Approaches to notification costs are among the variables. Some insurers offer an overall sublimit, while others provide limits based on the number of people being notified, said Sheri Pastor, partner and practice leader for the insurance coverage group at the law firm McCarter & English in Newark, N.J. Some carriers require the use of prescreened vendors to deal with a breach, while others allow policyholders to choose their own.
“It is not unusual for a risk management department to take a long period of time to analyze these products, and then decide which to place,” Pastor said. “Many companies can explore them for months, if not a year or more, with their renewal cycles coming and going.”
Risk managers also must be alert to the ways a cyber policy could interact with their other policies and exclusions, brokers and insurers said.
Emerging risks are another factor to consider. Content liability is overlooked in many cyber policies, for example, but could pose a threat, said Ken Goldstein, worldwide cyber security manager for Chubb Group of Insurance Cos. Businesses could face claims if a competitor believes it is being disparaged in an online ad, or a person’s image is being misappropriated.
“There’s real claims activity in this area,” Goldstein added.
At the University of Wyoming, Peterson grappled with decisions about breach-response and credit-monitoring services. Depending on the scope of a potential breach, the university might have to notify people in every state. It has 13,000 undergraduate and graduate students, as well as thousands of alumni around the country. In addition, thousands attend concerts, football games and other events at the university.

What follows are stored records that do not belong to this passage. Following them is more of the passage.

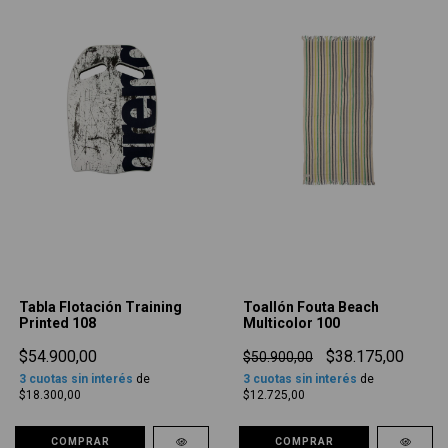
Tabla Flotación Training
Toallón Fouta Beach
Printed 108
Multicolor 100
$54.900,00
$38.175,00
$50.900,00
3
cuotas sin interés
de
3
cuotas sin interés
de
$18.300,00
$12.725,00
COMPRAR
COMPRAR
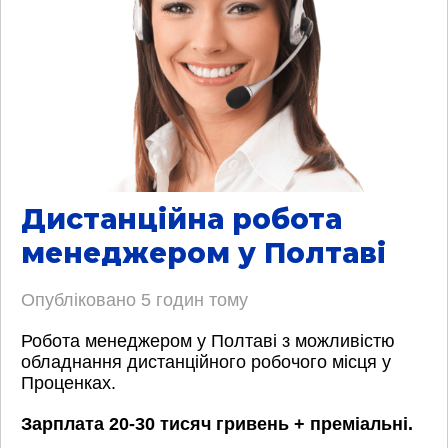
Дистанційна робота
менеджером у Полтаві
Опубліковано
5 годин тому
Робота менеджером у Полтаві з можливістю
обладнання дистанційного робочого місця у
Проценках.
Зарплата 20-30 тисяч гривень + преміальні.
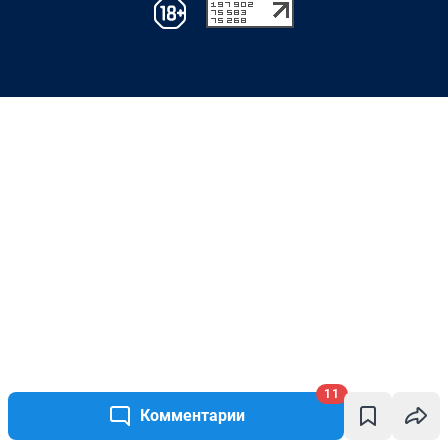
11
Комментарии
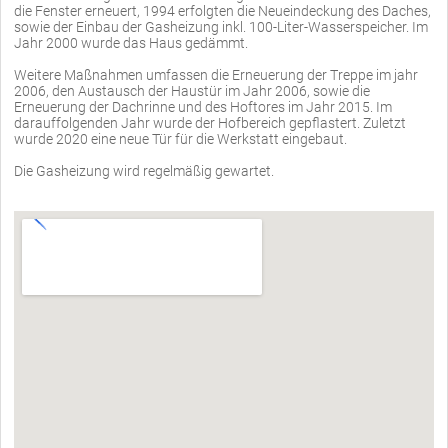
die Fenster erneuert, 1994 erfolgten die Neueindeckung des Daches,
sowie der Einbau der Gasheizung inkl. 100-Liter-Wasserspeicher. Im
Jahr 2000 wurde das Haus gedämmt.
Weitere Maßnahmen umfassen die Erneuerung der Treppe im jahr
2006, den Austausch der Haustür im Jahr 2006, sowie die
Erneuerung der Dachrinne und des Hoftores im Jahr 2015. Im
darauffolgenden Jahr wurde der Hofbereich gepflastert. Zuletzt
wurde 2020 eine neue Tür für die Werkstatt eingebaut.
Die Gasheizung wird regelmäßig gewartet.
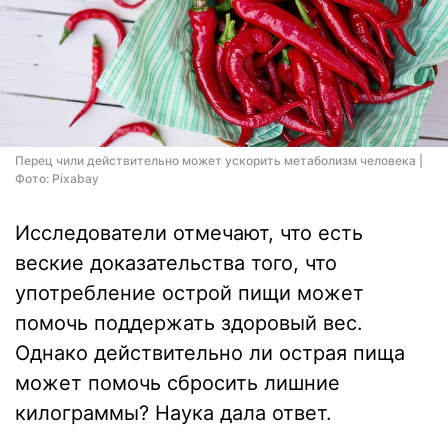
Перец чили действительно может ускорить метаболизм человека |
Фото: Pixabay
Исследователи отмечают, что есть
веские доказательства того, что
употребление острой пищи может
помочь поддержать здоровый вес.
Однако действительно ли острая пища
может помочь сбросить лишние
килограммы? Наука дала ответ.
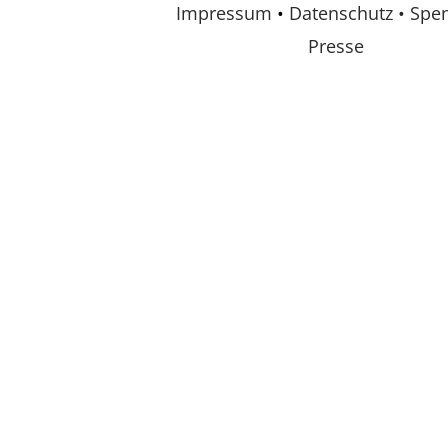
Impressum
•
Datenschutz •
Spe
Presse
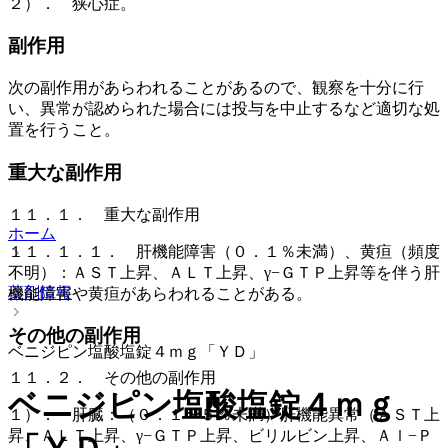
２）． 狭心症。
副作用
次の副作用があらわれることがあるので、観察を十分に行
い、異常が認められた場合には投与を中止するなど適切な処
置を行うこと。
重大な副作用
１１．１． 重大な副作用
ホーム
１１．１．１． 肝機能障害（０．１％未満）、黄疸（頻度
不明）：ＡＳＴ上昇、ＡＬＴ上昇、γ−ＧＴＰ上昇等を伴う肝
薬剤情報
機能障害や黄疸があらわれることがある。
その他の副作用
ベニジピン塩酸塩錠４ｍｇ「ＹＤ」
１１．２． その他の副作用
ベニジピン塩酸塩錠４ｍｇ
１）． 肝臓：（０．１〜５％未満）肝機能異常（ＡＳＴ上
昇、ＡＬＴ上昇、γ−ＧＴＰ上昇、ビリルビン上昇、Ａｌ−Ｐ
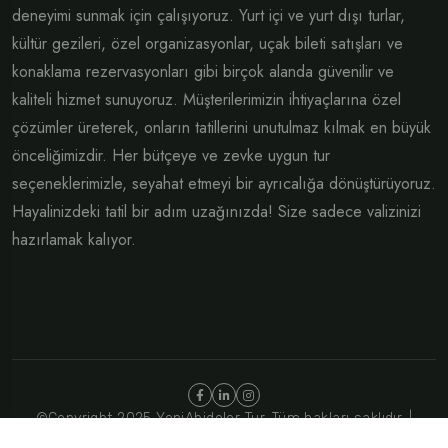
deneyimi sunmak için çalışıyoruz. Yurt içi ve yurt dışı turlar,
kültür gezileri, özel organizasyonlar, uçak bileti satışları ve
konaklama rezervasyonları gibi birçok alanda güvenilir ve
kaliteli hizmet sunuyoruz. Müşterilerimizin ihtiyaçlarına özel
çözümler üreterek, onların tatillerini unutulmaz kılmak en büyük
önceliğimizdir. Her bütçeye ve zevke uygun tur
seçeneklerimizle, seyahat etmeyi bir ayrıcalığa dönüştürüyoruz.
Hayalinizdeki tatil bir adım uzağınızda! Size sadece valizinizi
hazırlamak kalıyor.
©Copyright 2025 YeniAbideler Tur. Tüm hakları saklıdır. |
Design By
Kaplumbağa Medya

“You can listen to other people who have had breaches, but they’re all very, very different, depending on whose information was breached and what information was breached and what state is affected,” she said. “So it’s really just hard to know.”
Brokers have helped Peterson sort through the details. But, she added,
“Ultimately, it still comes down to me trying to assess what’s most likely to happen here or, even if it’s not what’s most likely, it’s where are the places where we’re going to want the most assistance, and that’s an institution-by-institution analysis.”